Entre as apreciações críticas – que se enquadram no âmbito desta homenagem ao Poeta e que, nalguns casos, se permitem referências de carácter pessoal ao homenageado – destacam-se as contribuições de António M. B. Machado Pires, que escreve do livro Os Silos do Silêncio: “Este livro é uma vida.” (27) – abrangendo, como abrange, mais de meio século de vivências e esforços poéticos. Trata-se, segundo Machado Pires, duma poesia de “identidade não filiada . . . [pois] um bom escritor nunca é alinhado: ele é que alinha os outros!…” (27). E cita o lema dos Cadernos de Poesia, “A Poesia é só uma” (28) para evocar a poesia de Eduíno de Jesus – que parece não ter filiações e fidelidades (para pedir emprestado outro termo tão seniano) senão a si mesma.

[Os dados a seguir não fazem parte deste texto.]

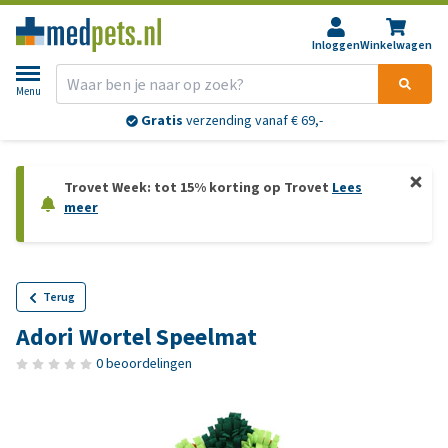
Inloggen
Winkelwagen
Menu
Gratis
verzending vanaf € 69,-
Trovet Week: tot 15% korting op Trovet
Lees
meer
Terug
Adori Wortel Speelmat
0 beoordelingen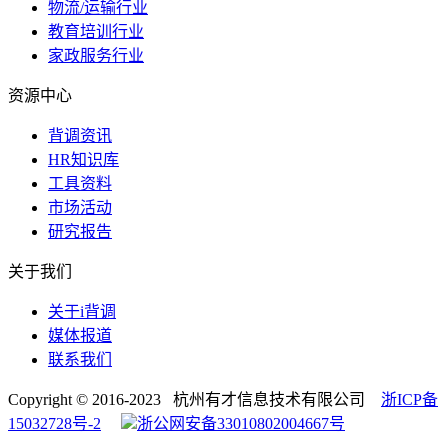
物流/运输行业
教育培训行业
家政服务行业
资源中心
背调资讯
HR知识库
工具资料
市场活动
研究报告
关于我们
关于i背调
媒体报道
联系我们
Copyright © 2016-2023 杭州有才信息技术有限公司
浙ICP备
15032728号-2
浙公网安备33010802004667号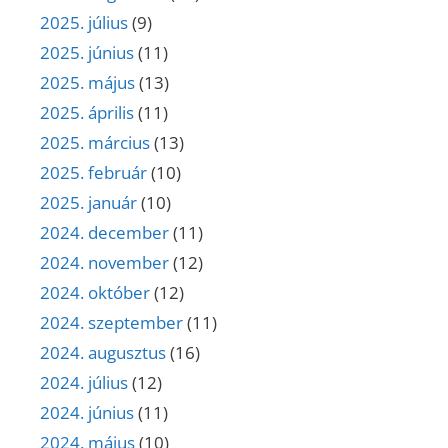
2025. július
(9)
2025. június
(11)
2025. május
(13)
2025. április
(11)
2025. március
(13)
2025. február
(10)
2025. január
(10)
2024. december
(11)
2024. november
(12)
2024. október
(12)
2024. szeptember
(11)
2024. augusztus
(16)
2024. július
(12)
2024. június
(11)
2024. május
(10)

Fátima Freitas Morna sonda o enquadramento de algumas das raízes estéticas da poesia de Eduíno de Jesus, ao qual cabe “porventura melhor do que nenhum outro, o qualificativo de ‘modernista'”. E conclui: “A sua obra revela, discretamente, a poesia de alguém que leu e interiorizou muita poesia, traçando de forma igualmente discreta a sua linhagem: uma linhagem de afinidades electivas, de memórias de leitura aglutinadas à experiência pessoal, não programaticamente definida mas antes buscando a adequação fundamental da palavra em cada momento, como se pode ver no poema ‘Os teus olhos mansos’, de Caminho para o Desconhecido“. (50-51)
Fernando J. B. Martinho – especialista na poesia dos anos 50 – refere-se ao livro A Cidade Destruída durante o Eclipse como exemplo de “uma consciência apocalíptica, de que se encontra múltiplos sinais na poesia da época. São os temores do perigo atómico que estão, em larga medida, na sua origem.” (61) Martinho destaca, do livro eduiniano mencionado, analisando-os pormenorizadamente, os poemas “O que disse o Inominado” e “Day after”. (62)
Fernando Pinto do Amaral, no seu “Uma gramática do silêncio – a propósito d’Os Silos do Silêncio“, foca a perspectiva do poeta sem pressa, disponível e pacientemente, dir-se-ia eternamente, à espera da visita da Poesia – e depois à espera, muitas e muitas décadas, de dá-la à estampa da luz crítica. O que leva Pinto do Amaral a falar, a propósito do poema “O Silêncio”, de uma poesia que é “quase uma incubação, ou seja, de um lento e contagiante processo de aprendizagem íntima cujas regras não vêm em nenhum manual e que de certo modo constrói ao arrepio de todas as teorias, facultando-nos uma autêntica gramática do silêncio“. (67-68)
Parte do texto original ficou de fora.